Java: Export Table Data from PDF to Excel

Tables are commonly seen in PDF invoices and financial reports. You may encounter the situation where you need to export PDF table data into Excel, so that you can analyze the data using the tools provided by MS Excel. This article explains how to extract tables from a PDF page and export them as individual Excel worksheets using Spire.Office for Java.

Install Spire.Office for Java

The scenario actually uses Spire.PDF for Java for extracting tables from PDF, and Spire.XLS for Java for generating Excel files. In order to use them in the same project, you’ll need to add the Spire.Office.jar file as a dependency in your Java program.
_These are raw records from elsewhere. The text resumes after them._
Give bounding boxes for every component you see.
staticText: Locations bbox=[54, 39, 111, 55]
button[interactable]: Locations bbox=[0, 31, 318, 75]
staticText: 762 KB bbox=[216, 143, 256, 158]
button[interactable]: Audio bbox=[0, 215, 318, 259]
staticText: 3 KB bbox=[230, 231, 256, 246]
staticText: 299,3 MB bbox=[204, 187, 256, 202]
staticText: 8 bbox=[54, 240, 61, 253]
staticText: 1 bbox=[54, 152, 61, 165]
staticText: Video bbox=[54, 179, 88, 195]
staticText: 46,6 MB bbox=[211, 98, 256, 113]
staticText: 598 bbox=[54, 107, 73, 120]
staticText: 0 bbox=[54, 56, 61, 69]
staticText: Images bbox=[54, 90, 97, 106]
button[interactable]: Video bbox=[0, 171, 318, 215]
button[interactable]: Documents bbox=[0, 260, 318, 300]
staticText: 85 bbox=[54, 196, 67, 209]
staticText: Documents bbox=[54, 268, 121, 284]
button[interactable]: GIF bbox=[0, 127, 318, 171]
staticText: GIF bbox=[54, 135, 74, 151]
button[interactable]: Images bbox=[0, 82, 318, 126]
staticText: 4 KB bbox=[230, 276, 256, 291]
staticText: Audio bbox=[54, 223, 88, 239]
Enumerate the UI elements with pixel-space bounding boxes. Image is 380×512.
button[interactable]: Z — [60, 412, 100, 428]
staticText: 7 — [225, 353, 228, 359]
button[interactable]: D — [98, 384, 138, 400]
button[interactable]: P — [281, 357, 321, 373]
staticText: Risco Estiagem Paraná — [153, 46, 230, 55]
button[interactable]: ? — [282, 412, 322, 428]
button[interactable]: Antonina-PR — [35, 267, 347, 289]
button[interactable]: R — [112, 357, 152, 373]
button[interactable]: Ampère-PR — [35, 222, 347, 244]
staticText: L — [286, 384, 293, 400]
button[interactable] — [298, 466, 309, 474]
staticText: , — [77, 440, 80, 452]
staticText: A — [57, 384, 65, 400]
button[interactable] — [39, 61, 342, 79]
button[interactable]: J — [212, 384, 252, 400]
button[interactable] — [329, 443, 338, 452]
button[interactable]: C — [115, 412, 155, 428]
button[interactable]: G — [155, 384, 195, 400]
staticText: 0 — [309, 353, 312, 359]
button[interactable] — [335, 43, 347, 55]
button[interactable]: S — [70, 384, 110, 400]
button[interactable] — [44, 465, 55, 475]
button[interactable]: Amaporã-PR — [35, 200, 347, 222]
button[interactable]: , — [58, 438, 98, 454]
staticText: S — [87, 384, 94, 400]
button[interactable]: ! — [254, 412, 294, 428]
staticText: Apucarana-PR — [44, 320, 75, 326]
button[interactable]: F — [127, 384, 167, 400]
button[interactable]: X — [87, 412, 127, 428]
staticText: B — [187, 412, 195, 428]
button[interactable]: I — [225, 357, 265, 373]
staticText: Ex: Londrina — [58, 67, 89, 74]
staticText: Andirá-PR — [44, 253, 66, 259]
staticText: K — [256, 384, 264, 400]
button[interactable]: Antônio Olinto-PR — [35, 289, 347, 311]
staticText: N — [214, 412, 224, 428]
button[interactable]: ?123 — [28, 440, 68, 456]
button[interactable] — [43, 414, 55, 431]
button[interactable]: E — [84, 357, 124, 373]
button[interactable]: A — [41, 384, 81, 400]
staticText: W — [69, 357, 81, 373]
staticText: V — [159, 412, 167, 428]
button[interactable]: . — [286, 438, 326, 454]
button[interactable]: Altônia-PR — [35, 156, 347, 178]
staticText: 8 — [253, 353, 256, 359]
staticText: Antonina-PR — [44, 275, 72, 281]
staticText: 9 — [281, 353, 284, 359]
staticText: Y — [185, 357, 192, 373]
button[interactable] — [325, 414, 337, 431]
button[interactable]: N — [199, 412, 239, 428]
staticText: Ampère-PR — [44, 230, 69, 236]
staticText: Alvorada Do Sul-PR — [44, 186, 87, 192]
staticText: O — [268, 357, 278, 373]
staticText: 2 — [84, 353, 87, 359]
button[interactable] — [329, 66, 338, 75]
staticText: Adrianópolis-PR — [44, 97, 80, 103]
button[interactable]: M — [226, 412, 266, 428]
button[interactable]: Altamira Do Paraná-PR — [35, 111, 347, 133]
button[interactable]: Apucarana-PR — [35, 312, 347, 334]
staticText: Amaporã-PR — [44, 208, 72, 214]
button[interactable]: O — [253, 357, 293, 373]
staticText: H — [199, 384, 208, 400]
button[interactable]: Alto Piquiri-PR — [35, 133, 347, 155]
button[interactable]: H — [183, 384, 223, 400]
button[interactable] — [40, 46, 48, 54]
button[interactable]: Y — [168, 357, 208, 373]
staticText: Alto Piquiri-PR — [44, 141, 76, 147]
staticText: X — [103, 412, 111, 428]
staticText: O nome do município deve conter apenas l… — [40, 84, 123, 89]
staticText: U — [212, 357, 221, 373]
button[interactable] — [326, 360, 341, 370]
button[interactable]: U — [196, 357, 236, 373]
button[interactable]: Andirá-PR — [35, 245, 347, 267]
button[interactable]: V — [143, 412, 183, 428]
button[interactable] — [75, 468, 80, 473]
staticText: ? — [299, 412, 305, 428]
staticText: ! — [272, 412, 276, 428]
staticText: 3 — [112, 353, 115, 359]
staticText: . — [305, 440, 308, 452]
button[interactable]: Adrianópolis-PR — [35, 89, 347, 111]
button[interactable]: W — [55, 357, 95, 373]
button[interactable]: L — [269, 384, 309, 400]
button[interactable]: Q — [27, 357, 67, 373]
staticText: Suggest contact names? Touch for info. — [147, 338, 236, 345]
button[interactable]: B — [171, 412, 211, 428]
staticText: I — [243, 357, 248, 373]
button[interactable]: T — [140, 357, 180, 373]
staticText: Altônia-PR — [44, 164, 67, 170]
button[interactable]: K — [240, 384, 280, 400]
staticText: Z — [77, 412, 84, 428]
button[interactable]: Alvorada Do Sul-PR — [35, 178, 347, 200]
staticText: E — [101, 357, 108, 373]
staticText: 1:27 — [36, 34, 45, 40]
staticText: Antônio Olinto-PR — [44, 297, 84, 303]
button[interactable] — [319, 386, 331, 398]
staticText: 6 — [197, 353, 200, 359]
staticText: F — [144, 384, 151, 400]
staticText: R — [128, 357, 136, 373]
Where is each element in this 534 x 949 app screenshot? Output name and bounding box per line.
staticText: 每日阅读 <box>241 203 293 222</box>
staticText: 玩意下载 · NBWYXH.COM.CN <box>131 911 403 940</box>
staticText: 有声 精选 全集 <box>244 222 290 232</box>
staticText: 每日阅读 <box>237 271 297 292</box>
The JAR file can be downloaded from this link. If you use Maven, you can easily import the JAR file in your application by adding the following code to your project’s pom.xml file.

<repositories>
    <repository>
        <id>com.e-iceblue</id>
        <name>e-iceblue</name>
        <url>https://repo.e-iceblue.com/nexus/content/groups/public/</url>
    </repository>
</repositories>
<dependencies>
    <dependency>
        <groupId>e-iceblue</groupId>
        <artifactId>spire.office</artifactId>
        <version>9.3.1</version>
    </dependency>
</dependencies>
    

Export Table Data from PDF to Excel

The following are the main steps to extract all tables from a certain page and save each of them as an individual worksheet in an Excel document.
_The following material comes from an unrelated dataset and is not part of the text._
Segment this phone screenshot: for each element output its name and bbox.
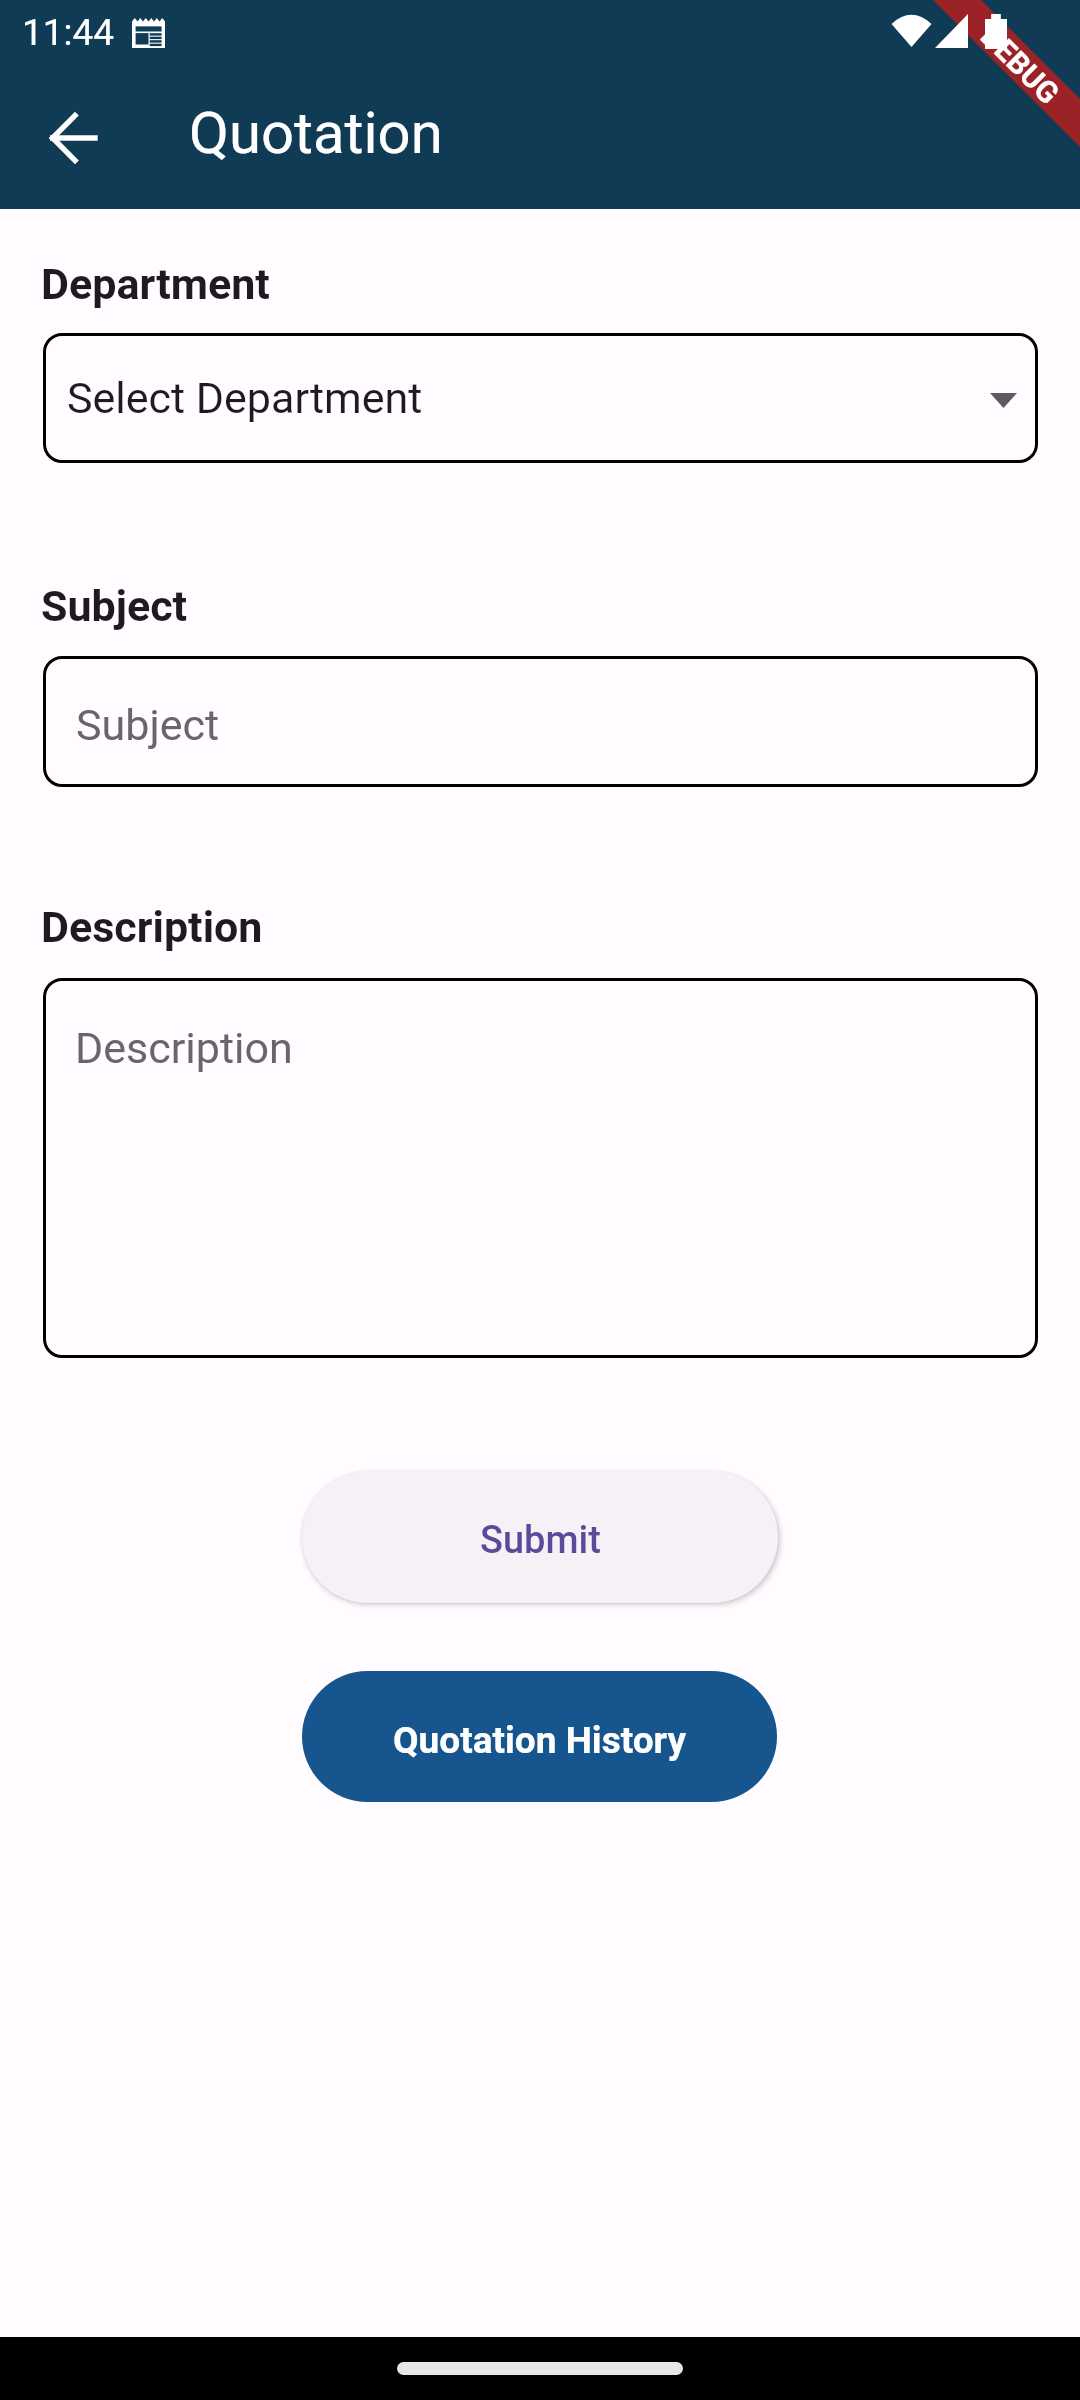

  • Load a sample PDF document while initializing the PdfDocument object.
  • Create a PdfTableExtractor object, and call extactTable(int pageIndex) method under it to extract all tables in the first page.
  • Create a Workbook instance.
  • Loop through the tables in the PdfTable[] array, and get the specific one by its index.
  • Add a worksheet to the workbook using Workbook.getWorksheets.add() method.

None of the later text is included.